BEGIN Information shown
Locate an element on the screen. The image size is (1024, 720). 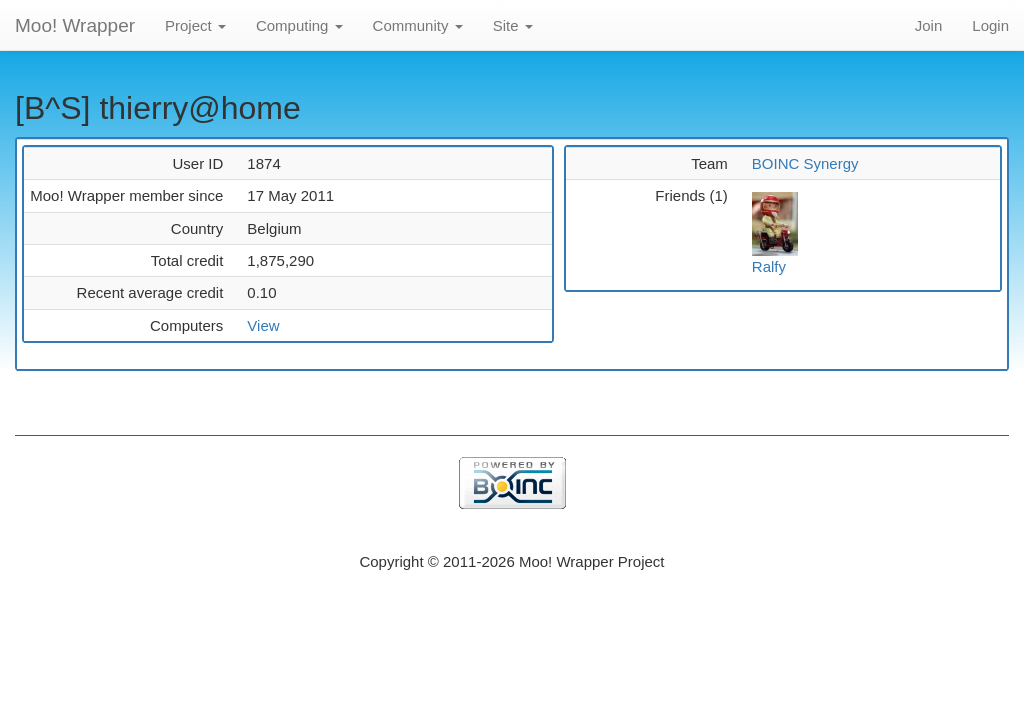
END Information shown
BEGIN Information shown
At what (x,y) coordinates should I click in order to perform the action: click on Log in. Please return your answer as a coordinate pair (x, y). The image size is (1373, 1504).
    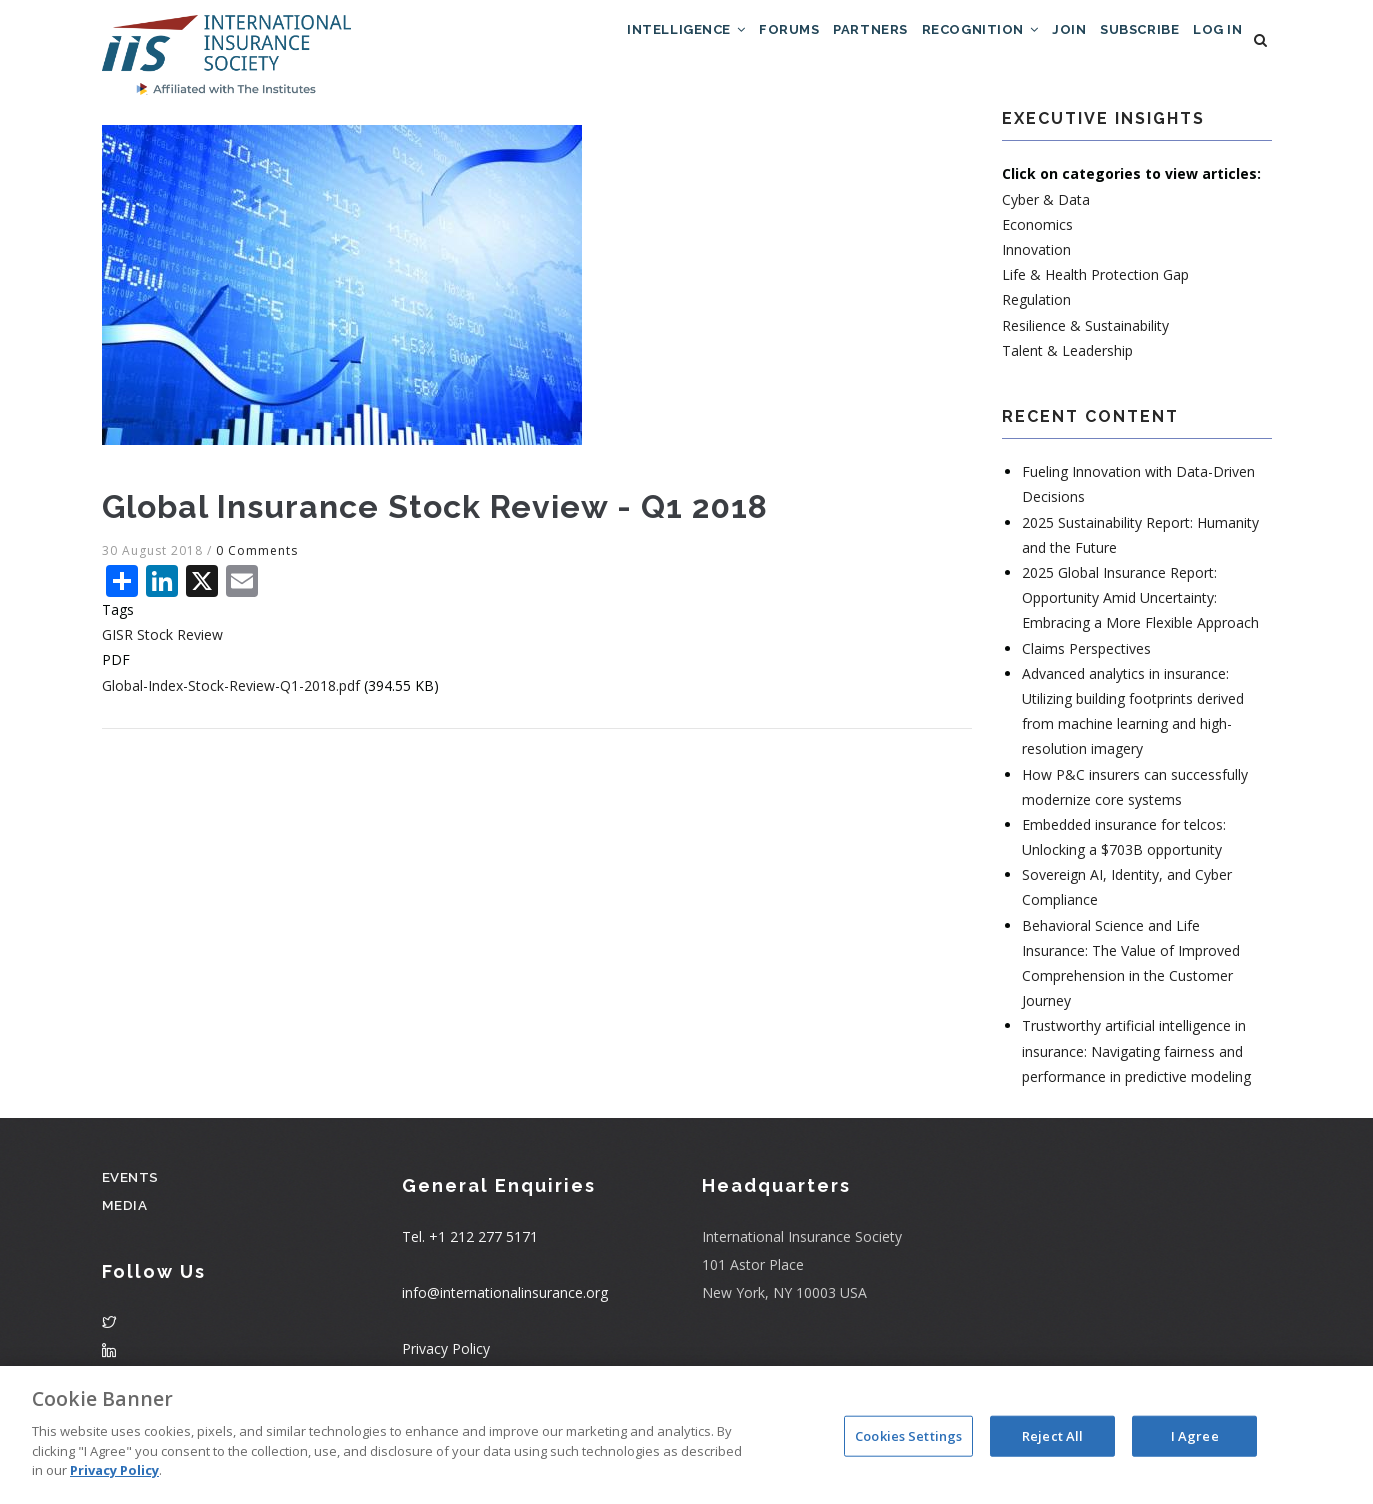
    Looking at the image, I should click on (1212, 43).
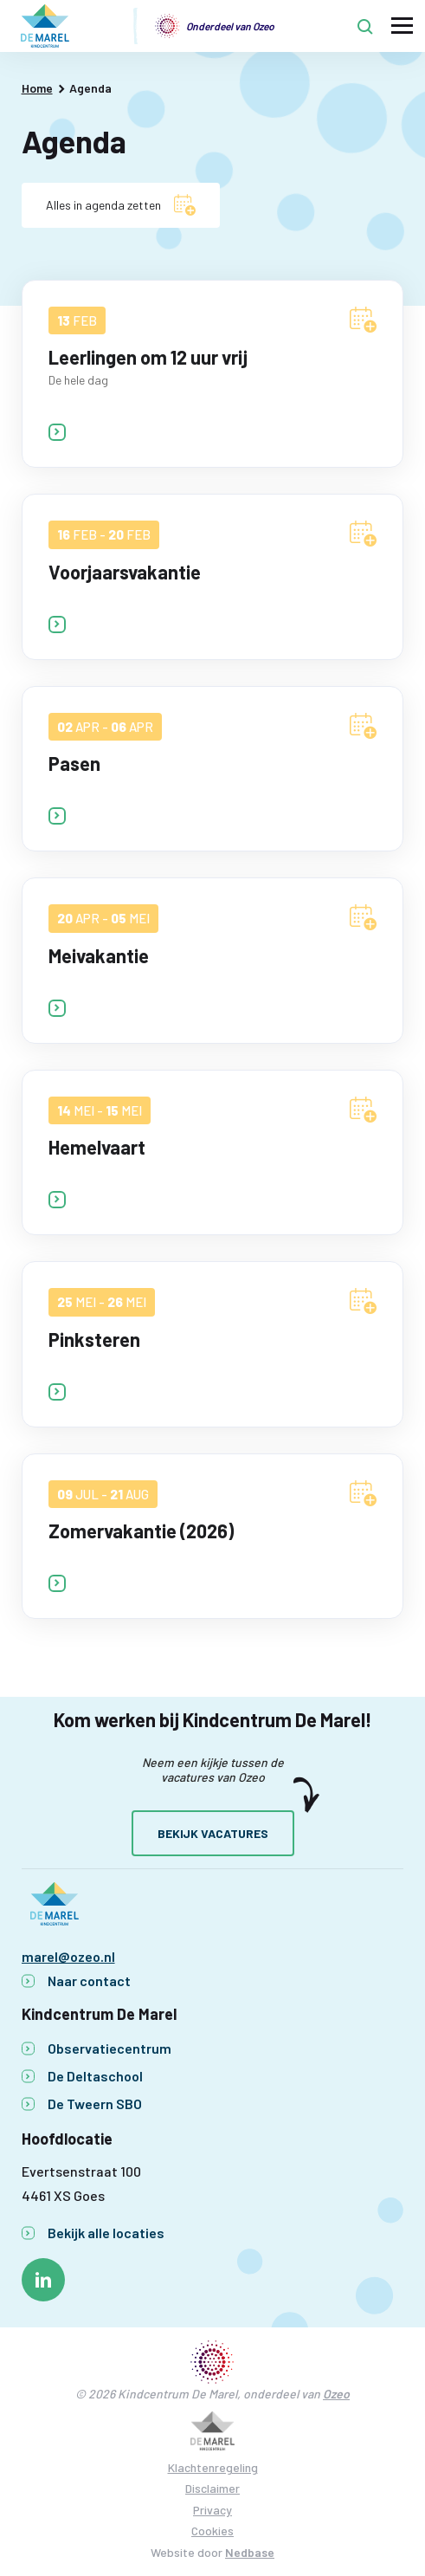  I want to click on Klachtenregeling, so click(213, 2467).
END Information shown
BEGIN Information shown
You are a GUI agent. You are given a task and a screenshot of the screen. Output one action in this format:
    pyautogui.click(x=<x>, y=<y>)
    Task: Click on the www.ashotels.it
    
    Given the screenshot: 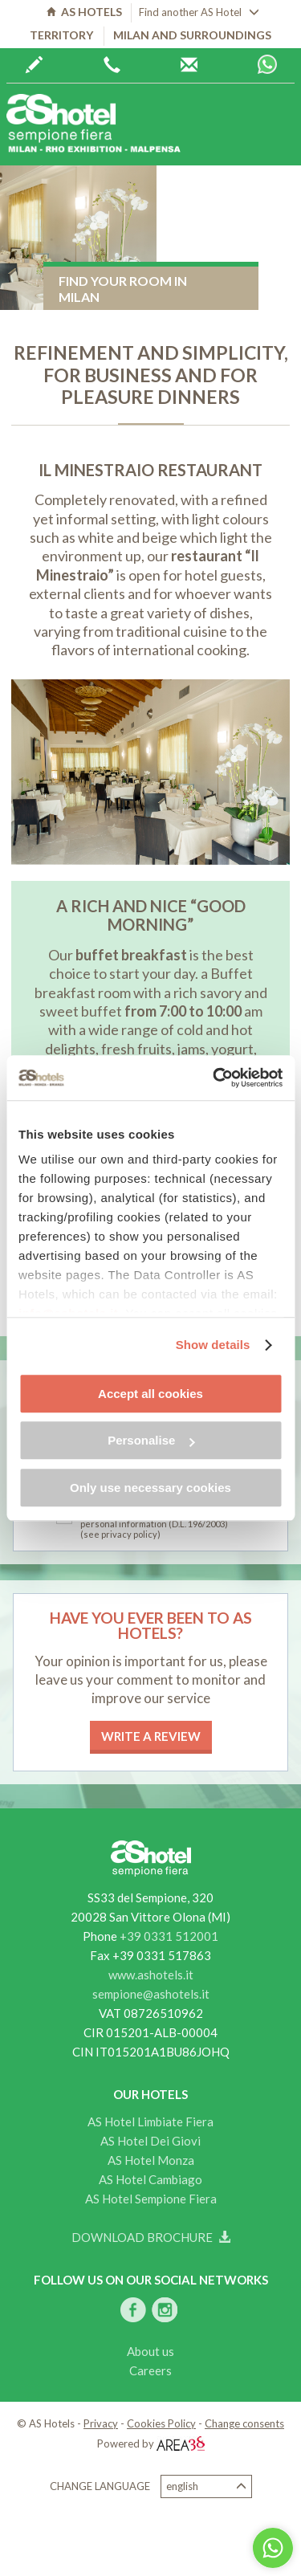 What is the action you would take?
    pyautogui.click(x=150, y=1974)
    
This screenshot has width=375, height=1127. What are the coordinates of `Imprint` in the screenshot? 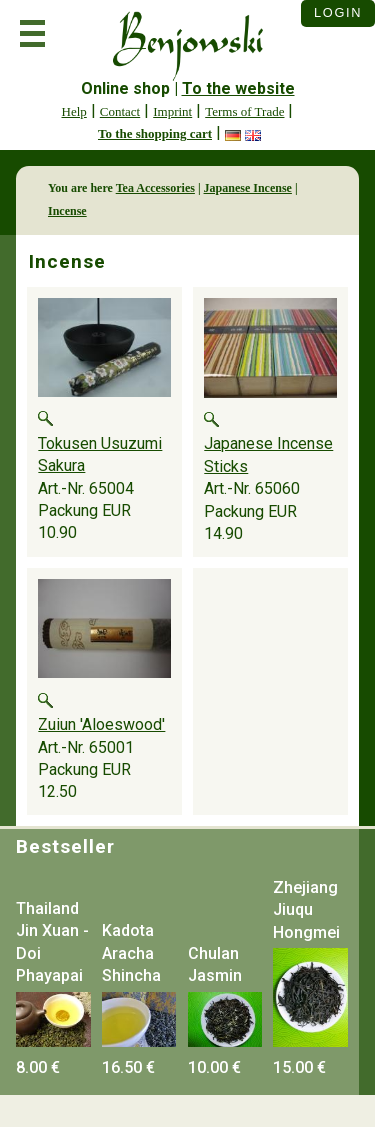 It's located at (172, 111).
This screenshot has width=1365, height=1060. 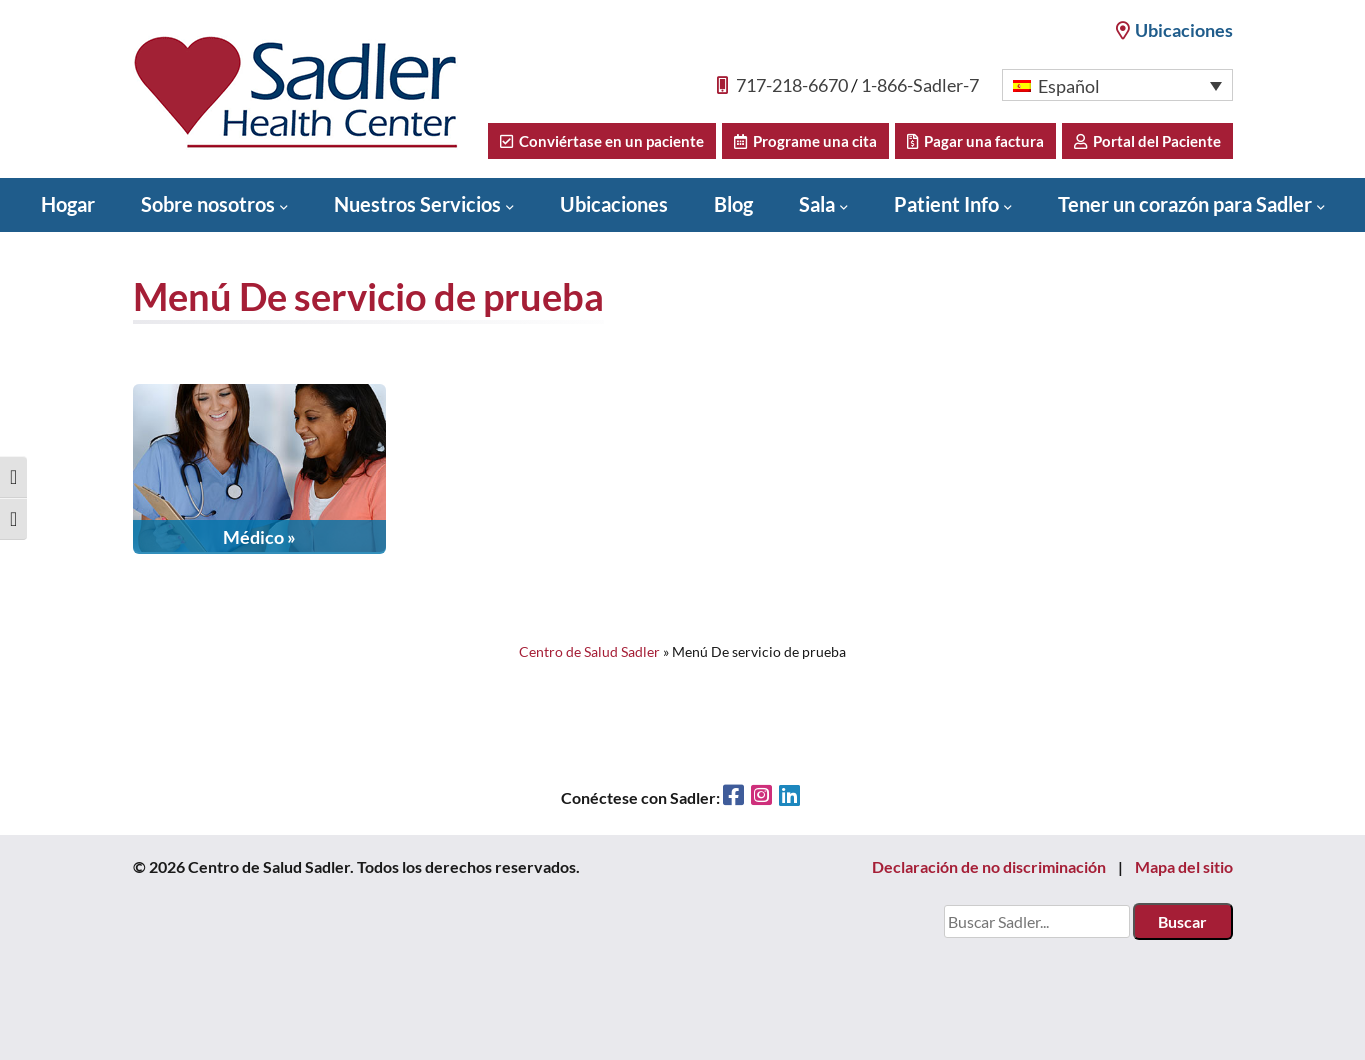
END Information shown
== Assignment ==
Taking the line with "You are a GUI" as the first and the line with "Task: Click on the www.ashotels.it" as the last, retype that stretch of the data above exactly, with no other lines.

== Finished exercise ==
You are a GUI agent. You are given a task and a screenshot of the screen. Output one action in this format:
    pyautogui.click(x=<x>, y=<y>)
    Task: Click on the www.ashotels.it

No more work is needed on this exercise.